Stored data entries

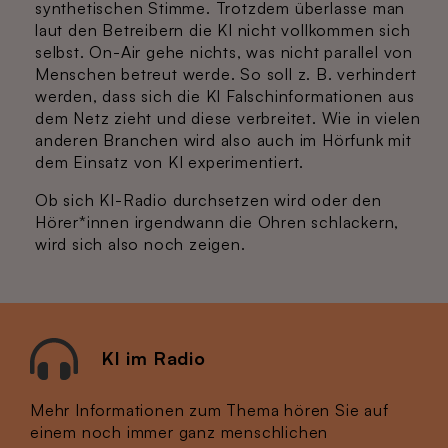
synthetischen Stimme. Trotzdem überlasse man
laut den Betreibern die KI nicht vollkommen sich
selbst. On-Air gehe nichts, was nicht parallel von
Menschen betreut werde. So soll z. B. verhindert
werden, dass sich die KI Falschinformationen aus
dem Netz zieht und diese verbreitet. Wie in vielen
anderen Branchen wird also auch im Hörfunk mit
dem Einsatz von KI experimentiert.
Ob sich KI-Radio durchsetzen wird oder den
Hörer*innen irgendwann die Ohren schlackern,
wird sich also noch zeigen.
KI im Radio
Mehr Informationen zum Thema hören Sie auf
einem noch immer ganz menschlichen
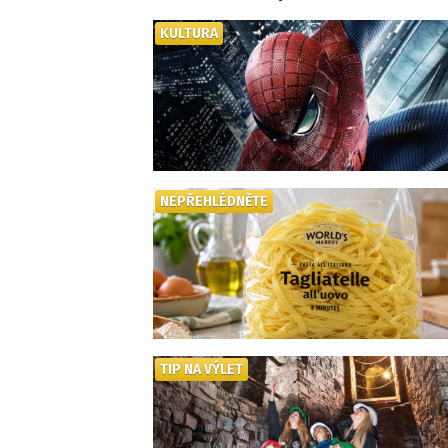
KULTURA
NEPŘEHLÉDNĚTE
TIP NA VÝLET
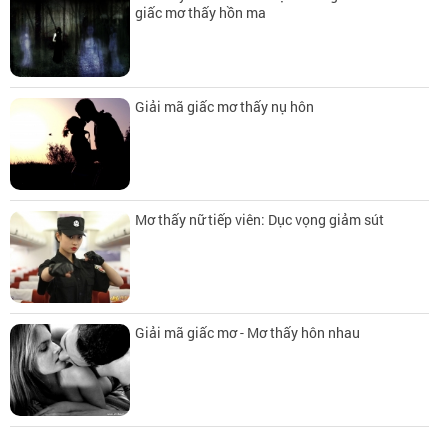
giấc mơ thấy hồn ma
Giải mã giấc mơ thấy nụ hôn
Mơ thấy nữ tiếp viên: Dục vọng giảm sút
Giải mã giấc mơ - Mơ thấy hôn nhau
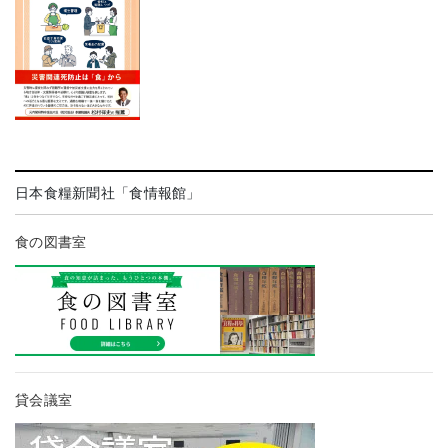
日本食糧新聞社「食情報館」
食の図書室
貸会議室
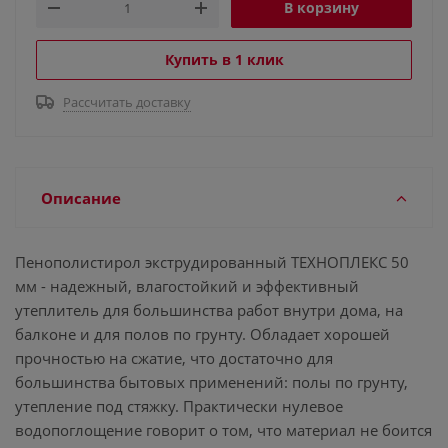
В корзину
Купить в 1 клик
Рассчитать доставку
Описание
Пенополистирол экструдированный ТЕХНОПЛЕКС 50
мм - надежный, влагостойкий и эффективный
утеплитель для большинства работ внутри дома, на
балконе и для полов по грунту. Обладает хорошей
прочностью на сжатие, что достаточно для
большинства бытовых применений: полы по грунту,
утепление под стяжку. Практически нулевое
водопоглощение говорит о том, что материал не боится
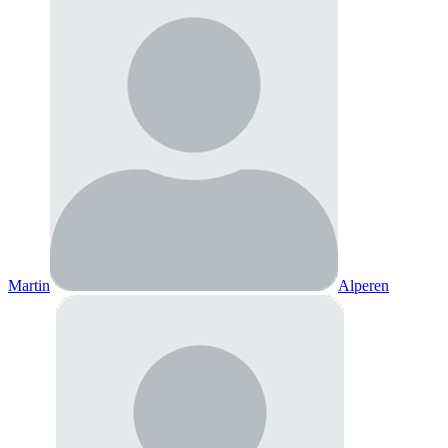
Martin
Alperen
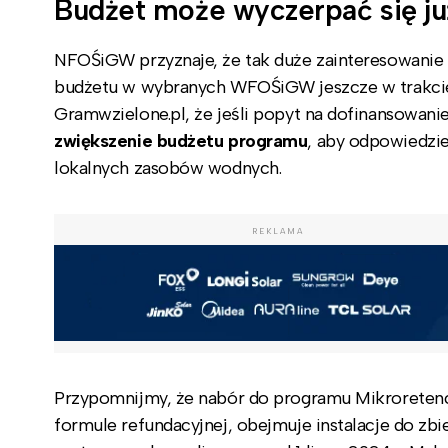
Budżet może wyczerpać się ju
NFOŚiGW przyznaje, że tak duże zainteresowan
budżetu w wybranych WFOŚiGW jeszcze w trakcie 
Gramwzielone.pl, że jeśli popyt na dofinansowan
zwiększenie budżetu programu
, aby odpowiedzi
lokalnych zasobów wodnych.
REKLAMA
Przypomnijmy, że nabór do programu Mikroretenc
formule refundacyjnej, obejmuje instalacje do zb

* _Your objective_: The answer should consist of all the records, duplicated exactly, with no images included.

* _Answer for this exercise_:
synthetischen Stimme. Trotzdem überlasse man
laut den Betreibern die KI nicht vollkommen sich
selbst. On-Air gehe nichts, was nicht parallel von
Menschen betreut werde. So soll z. B. verhindert
werden, dass sich die KI Falschinformationen aus
dem Netz zieht und diese verbreitet. Wie in vielen
anderen Branchen wird also auch im Hörfunk mit
dem Einsatz von KI experimentiert.
Ob sich KI-Radio durchsetzen wird oder den
Hörer*innen irgendwann die Ohren schlackern,
wird sich also noch zeigen.
KI im Radio
Mehr Informationen zum Thema hören Sie auf
einem noch immer ganz menschlichen
KULTURA
NEPŘEHLÉDNĚTE
TIP NA VÝLET
giấc mơ thấy hồn ma
Giải mã giấc mơ thấy nụ hôn
Mơ thấy nữ tiếp viên: Dục vọng giảm sút
Giải mã giấc mơ - Mơ thấy hôn nhau
日本食糧新聞社「食情報館」
食の図書室
貸会議室
В корзину
Купить в 1 клик
Рассчитать доставку
Описание
Пенополистирол экструдированный ТЕХНОПЛЕКС 50
мм - надежный, влагостойкий и эффективный
утеплитель для большинства работ внутри дома, на
балконе и для полов по грунту. Обладает хорошей
прочностью на сжатие, что достаточно для
большинства бытовых применений: полы по грунту,
утепление под стяжку. Практически нулевое
водопоглощение говорит о том, что материал не боится
Martin
Alperen
Budżet może wyczerpać się ju
NFOŚiGW przyznaje, że tak duże zainteresowan
budżetu w wybranych WFOŚiGW jeszcze w trakcie 
Gramwzielone.pl, że jeśli popyt na dofinansowan
zwiększenie budżetu programu
, aby odpowiedzi
lokalnych zasobów wodnych.
REKLAMA
Przypomnijmy, że nabór do programu Mikroretenc
formule refundacyjnej, obejmuje instalacje do zb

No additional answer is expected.